(What the exercise asks)
Using the data that follows, give again word for word the lines between the one holding "Contrate agora" and the one holding "Trường Võ Bị Quốc Gia", inclusive. Omit the pictures.

━━━━━━━━━━━━━━━━━━━━

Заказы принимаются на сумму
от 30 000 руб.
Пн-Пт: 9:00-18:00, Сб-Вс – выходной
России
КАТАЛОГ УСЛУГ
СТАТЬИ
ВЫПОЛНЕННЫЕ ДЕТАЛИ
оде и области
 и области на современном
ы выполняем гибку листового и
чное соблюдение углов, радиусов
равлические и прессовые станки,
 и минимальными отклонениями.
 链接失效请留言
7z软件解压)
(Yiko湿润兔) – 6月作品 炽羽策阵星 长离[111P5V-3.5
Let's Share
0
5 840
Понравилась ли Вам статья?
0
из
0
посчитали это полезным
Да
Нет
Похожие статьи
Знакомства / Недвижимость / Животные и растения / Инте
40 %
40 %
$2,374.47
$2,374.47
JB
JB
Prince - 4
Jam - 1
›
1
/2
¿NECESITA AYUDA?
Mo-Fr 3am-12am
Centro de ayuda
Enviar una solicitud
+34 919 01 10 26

━━━━━━━━━━━━━━━━━━━━

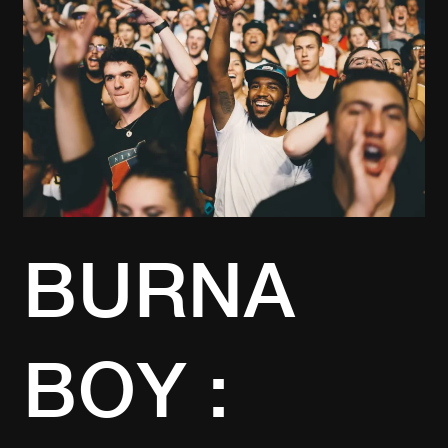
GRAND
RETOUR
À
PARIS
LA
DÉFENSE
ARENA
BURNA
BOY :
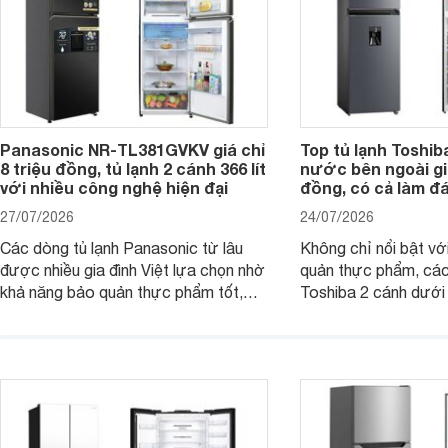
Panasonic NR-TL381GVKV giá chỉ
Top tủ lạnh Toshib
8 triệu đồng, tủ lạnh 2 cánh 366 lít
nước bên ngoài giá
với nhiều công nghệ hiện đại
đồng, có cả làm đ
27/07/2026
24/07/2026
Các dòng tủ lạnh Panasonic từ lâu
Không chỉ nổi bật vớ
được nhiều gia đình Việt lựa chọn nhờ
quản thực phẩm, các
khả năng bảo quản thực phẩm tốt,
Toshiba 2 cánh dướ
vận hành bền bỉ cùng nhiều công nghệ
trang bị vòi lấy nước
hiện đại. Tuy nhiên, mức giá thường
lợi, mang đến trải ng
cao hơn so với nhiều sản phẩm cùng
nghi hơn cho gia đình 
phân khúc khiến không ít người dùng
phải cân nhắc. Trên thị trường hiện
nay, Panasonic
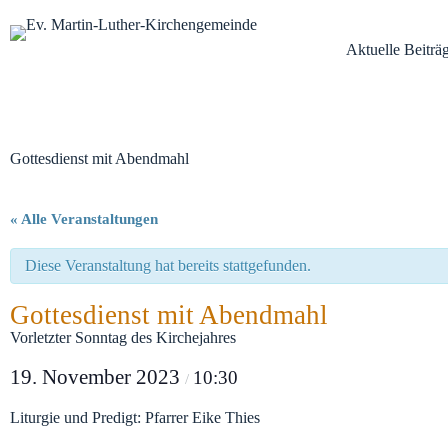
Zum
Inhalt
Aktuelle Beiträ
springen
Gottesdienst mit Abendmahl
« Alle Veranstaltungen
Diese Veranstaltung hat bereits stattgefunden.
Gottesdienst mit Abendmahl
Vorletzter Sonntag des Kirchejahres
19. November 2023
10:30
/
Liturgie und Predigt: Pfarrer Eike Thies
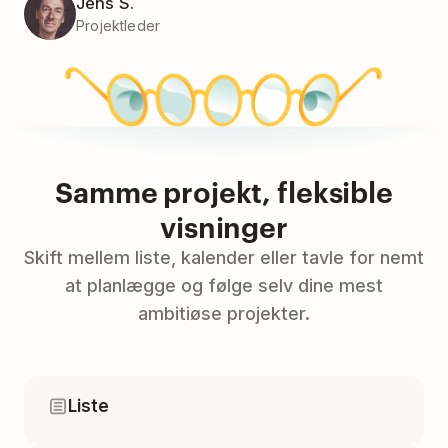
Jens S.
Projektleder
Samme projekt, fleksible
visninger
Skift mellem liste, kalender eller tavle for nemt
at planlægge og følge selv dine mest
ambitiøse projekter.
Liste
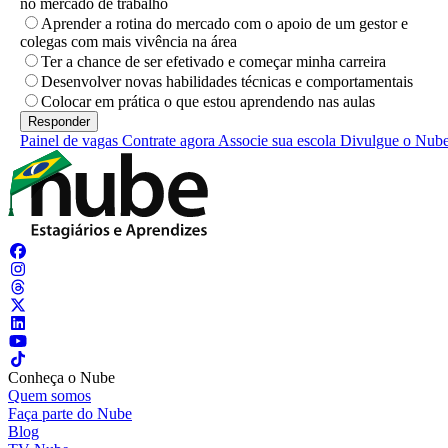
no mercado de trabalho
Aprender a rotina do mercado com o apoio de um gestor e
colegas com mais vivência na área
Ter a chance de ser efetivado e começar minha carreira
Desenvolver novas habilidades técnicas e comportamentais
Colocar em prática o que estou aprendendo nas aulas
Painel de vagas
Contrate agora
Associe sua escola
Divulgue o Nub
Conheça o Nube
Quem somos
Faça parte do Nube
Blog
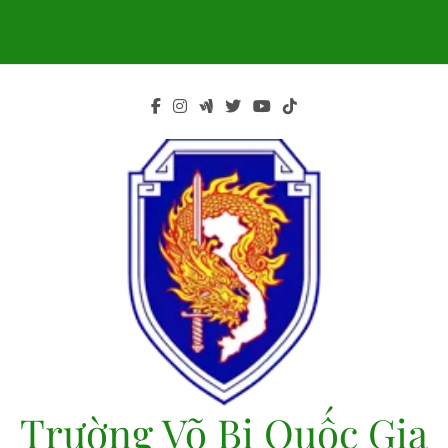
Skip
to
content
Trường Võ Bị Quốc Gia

━━━━━━━━━━━━━━━━━━━━

(Answer space)
Contrate agora
Associe sua escola
Divulgue o Nub
Conheça o Nube
Quem somos
Faça parte do Nube
Blog
Skip
to
content
Trường Võ Bị Quốc Gia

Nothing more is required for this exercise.